Der Kläger und seine Geschwister sind die Erben der Verstorbenen. Sie machten im Vorprozess gegen den Beklagten und seinen Freund die Schmerzensgeldansprüche ihrer Mutter sowie weitere Ansprüche geltend, die anlässlich des Krankenhausaufenthaltes ihrer Mutter sowie durch deren Beerdigung entstanden sind. Das Landgericht Köln (Urteil vom 14.02.2002 – 20 577/99) gab ihrer Klage in Höhe von 22.499,32 EUR nebst Zinsen statt. Dabei ging das Gericht auf dem Boden der getroffenen Feststellungen davon aus, dass der Beklagte und sein Freund diesen Angriff zuvor gemeinsam geplant und auch gemeinschaftlich handelnd durchgeführt hatten (§ 830 BGB). Wegen der weiteren Einzelheiten wird auf das o.g. Urteil des Landgerichts Köln Bezug genommen. Im Kostenfestsetzungsbeschluss vom 02.05.2002 setzte das Landgericht fest, dass der Beklagte und sein Freund als Gesamtschuldner einen Betrag in Höhe von 2.339,17 EUR nebst Zinsen an den Kläger und seine Geschwister zu erstatten hätten.

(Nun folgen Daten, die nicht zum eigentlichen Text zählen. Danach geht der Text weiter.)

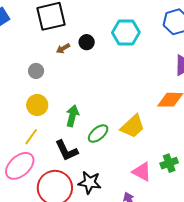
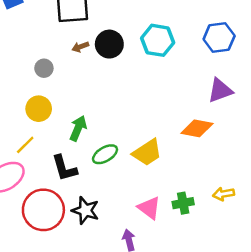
black circle: (87, 42) -> (109, 44), size x1.5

Am 15.08.2003 eröffnete das AG Köln das Insolvenzverfahren über das Vermögen des Beklagten. Am 03.09.2003 meldete der Kläger gegenüber dem Treuhänder die Forderung aus dem Urteil des Landgerichts Köln vom 14.02.2002 sowie aus dem Kostenfestsetzungsbeschluss im gleichen Verfahren vom 02.05.2002 als Forderungen aus vorsätzlicher unerlaubter Handlung an. In die Insolvenztabelle wurde am 04.11.2003 eingetragen, dass der Beklagte der Feststellung der Forderung des Klägers widerspricht, soweit der Anspruch aus einer vorsätzlich begangenen unerlaubten Handlung angemeldet ist.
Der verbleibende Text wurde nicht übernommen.